L’ancien président Donald Trump ne représente pas une menace pour la démocratie. La vice-présidente Kamala Harris devrait le reconnaître avant que quelqu’un d’autre ne tente d’assassiner l’ancien président.
Dimanche, les services secrets ont arrêté un assassin potentiel sur un terrain de golf où jouait Trump. Une plainte pénale fédérale a déclaré que Ryan Wesley Routh se cachait peut-être près du terrain depuis environ 12 heures. Un agent des services secrets a repéré un fusil dépassant du périmètre bordé d’arbres. L’agent a ouvert le feu et Routh s’est enfui. À ce stade, les autorités ne croient pas que Routh ait tiré.
Mais il se trouvait à moins de 400 mètres du candidat républicain à la présidence. Même si le tir aurait été difficile, c’est dangereusement proche pour quelqu’un avec un fusil. Si Routh avait retiré son arme ou si l’agent avait été un peu moins observateur, Trump se serait peut-être rapproché. Cette histoire a failli avoir une fin tragique. Si vous pensez que le tissu social est effiloché aujourd’hui, imaginez à quel point il serait déchiré après un assassinat.

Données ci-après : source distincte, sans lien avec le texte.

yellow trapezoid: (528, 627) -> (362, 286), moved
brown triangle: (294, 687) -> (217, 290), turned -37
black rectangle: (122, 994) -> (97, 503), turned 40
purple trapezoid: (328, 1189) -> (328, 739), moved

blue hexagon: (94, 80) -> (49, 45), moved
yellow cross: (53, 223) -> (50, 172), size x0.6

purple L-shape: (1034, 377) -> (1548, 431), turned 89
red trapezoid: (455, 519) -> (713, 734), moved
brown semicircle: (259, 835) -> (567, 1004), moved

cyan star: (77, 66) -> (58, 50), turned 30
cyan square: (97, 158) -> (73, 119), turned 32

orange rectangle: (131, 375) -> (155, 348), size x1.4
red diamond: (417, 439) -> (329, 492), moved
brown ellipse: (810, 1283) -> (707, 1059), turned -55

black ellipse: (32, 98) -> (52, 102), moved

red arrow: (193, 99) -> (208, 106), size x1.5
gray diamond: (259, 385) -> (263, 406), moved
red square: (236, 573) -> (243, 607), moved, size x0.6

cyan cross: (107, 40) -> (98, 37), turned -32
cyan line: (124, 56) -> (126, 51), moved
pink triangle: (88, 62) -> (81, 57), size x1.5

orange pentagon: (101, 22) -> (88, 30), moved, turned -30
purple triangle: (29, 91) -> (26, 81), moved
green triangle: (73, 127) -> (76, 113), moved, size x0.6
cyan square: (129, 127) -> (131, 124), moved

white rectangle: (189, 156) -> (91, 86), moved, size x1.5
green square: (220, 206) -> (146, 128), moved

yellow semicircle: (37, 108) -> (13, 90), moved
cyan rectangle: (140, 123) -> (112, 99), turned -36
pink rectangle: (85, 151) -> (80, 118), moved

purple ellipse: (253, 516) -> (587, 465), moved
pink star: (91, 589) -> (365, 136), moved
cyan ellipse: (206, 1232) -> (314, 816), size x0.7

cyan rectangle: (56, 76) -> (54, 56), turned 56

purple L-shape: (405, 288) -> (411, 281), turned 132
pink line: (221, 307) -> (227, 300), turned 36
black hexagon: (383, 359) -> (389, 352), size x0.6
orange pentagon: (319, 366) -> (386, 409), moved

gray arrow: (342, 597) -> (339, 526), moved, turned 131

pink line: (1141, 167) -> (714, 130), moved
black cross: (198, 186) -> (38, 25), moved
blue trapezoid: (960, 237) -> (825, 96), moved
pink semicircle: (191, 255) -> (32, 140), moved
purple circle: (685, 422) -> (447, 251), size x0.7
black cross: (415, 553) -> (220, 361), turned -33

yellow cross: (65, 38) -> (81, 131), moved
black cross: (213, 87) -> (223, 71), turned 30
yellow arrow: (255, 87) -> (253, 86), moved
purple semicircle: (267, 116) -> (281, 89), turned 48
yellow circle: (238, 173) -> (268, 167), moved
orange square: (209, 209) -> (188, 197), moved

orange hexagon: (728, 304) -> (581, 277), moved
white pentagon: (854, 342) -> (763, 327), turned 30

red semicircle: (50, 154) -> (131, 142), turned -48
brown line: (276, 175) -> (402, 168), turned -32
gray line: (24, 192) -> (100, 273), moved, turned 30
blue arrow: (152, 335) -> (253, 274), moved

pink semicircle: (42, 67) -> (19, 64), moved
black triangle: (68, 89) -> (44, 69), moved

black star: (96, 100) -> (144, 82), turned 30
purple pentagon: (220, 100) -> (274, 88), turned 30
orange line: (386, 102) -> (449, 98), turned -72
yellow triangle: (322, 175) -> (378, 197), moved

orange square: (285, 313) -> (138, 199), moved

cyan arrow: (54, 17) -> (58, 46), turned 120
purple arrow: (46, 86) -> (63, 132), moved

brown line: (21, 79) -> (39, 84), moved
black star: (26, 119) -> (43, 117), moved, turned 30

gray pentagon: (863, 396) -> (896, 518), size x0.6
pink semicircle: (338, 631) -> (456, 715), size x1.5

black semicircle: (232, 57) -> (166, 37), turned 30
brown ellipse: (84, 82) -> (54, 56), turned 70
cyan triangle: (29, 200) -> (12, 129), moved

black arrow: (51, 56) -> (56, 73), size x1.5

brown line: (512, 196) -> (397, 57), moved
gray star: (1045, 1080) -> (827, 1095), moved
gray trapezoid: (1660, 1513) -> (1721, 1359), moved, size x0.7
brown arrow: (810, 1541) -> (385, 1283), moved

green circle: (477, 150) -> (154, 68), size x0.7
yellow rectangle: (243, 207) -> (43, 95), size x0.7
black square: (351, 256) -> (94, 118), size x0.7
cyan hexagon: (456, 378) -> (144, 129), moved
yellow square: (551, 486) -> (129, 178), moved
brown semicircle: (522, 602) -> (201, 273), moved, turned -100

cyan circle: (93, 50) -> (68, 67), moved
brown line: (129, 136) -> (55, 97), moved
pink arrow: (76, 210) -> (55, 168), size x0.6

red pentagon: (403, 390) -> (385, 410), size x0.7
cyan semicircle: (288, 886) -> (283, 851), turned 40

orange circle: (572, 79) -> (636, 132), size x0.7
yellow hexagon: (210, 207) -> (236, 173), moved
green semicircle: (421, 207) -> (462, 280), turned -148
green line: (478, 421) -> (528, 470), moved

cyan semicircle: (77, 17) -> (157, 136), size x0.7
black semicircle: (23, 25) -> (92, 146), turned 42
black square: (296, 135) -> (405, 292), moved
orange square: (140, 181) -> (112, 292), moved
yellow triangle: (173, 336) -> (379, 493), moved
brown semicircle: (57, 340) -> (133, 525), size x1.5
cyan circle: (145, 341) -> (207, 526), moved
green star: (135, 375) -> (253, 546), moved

C’est la deuxième fois qu’un homme armé vise Trump. En juillet, un autre homme avait tiré plusieurs coups de feu sur Trump. L’un d’eux l’avait touché à l’oreille. Corey Comperatore, un participant à un rassemblement, est mort après avoir sauté sur sa famille. Quelques secondes après avoir été touché par balle, Trump a courageusement et avec défiance levé le poing et a crié à la foule. Trump et Harris devraient tous deux bénéficier du plus haut niveau de protection des services secrets pendant le reste de la campagne.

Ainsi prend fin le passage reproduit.